Data from the latest financial report indicates the company made a Sh2.7 billion loss after tax for the year ended June 2020, marginally lower than the Sh2.9 billion loss reported the previous year.

While the company reported a 13 per cent drop in revenues to Sh2.4 billion last year, operating expenses stood at Sh2.5 billion, eroding the gains that could have been realised.

At the same time, the company is struggling to service a Sh6 billion debt owed to local lenders, including KCB Group, which is seeking to put the firm’s assets under the hammer to recover its money.

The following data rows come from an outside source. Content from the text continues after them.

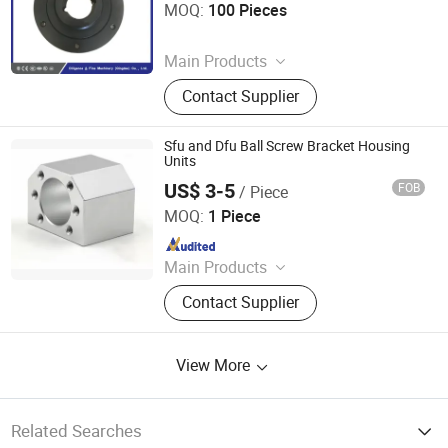
MOQ:
100 Pieces
Since 2025
Main Products
Coupling, Ground Gear, V Belt Pulley,
Contact Supplier
Locking Device, Shaft Disc, Flange,
Timing Pulley, Belt Pulley, Belt, Shaft
Disc, Flange
Sfu and Dfu Ball Screw Bracket Housing
Units
US$ 3-5
FOB
/ Piece
Zhicheng (Beijing) Import and Export Trading Co., Ltd.
MOQ:
1 Piece
Since 2025
Main Products
Used Truck, Used Tipper Truck, Semi
Contact Supplier
Trailer, Tractor, HOWO, Dump Truck,
HOWO371, Shacman, Container
Truck, Flatbed Trailer
View More
Related Searches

The company also slashed its workforce last year in a bid to stay afloat.

“General operating expenses for the group and the company reduced by two per cent during the period owing to staff rationalisation and cost containment measures,” said the firm in its financials for the year ending June 30, 2020.

“Cost reductions are expected in future periods upon completion of the staff restructuring programmes. The attendant costs of the programmes were recognised in the current year.”

Earlier in the year, EAPCC asked all its employees to apply for voluntary early retirement in a measure aimed at turning around the cement maker.

With the onset of Covid-19, the local cement industry witnessed a decline in productivity, resulting in depressed revenues and labour utilisation. This consequently led to unprecedented job losses.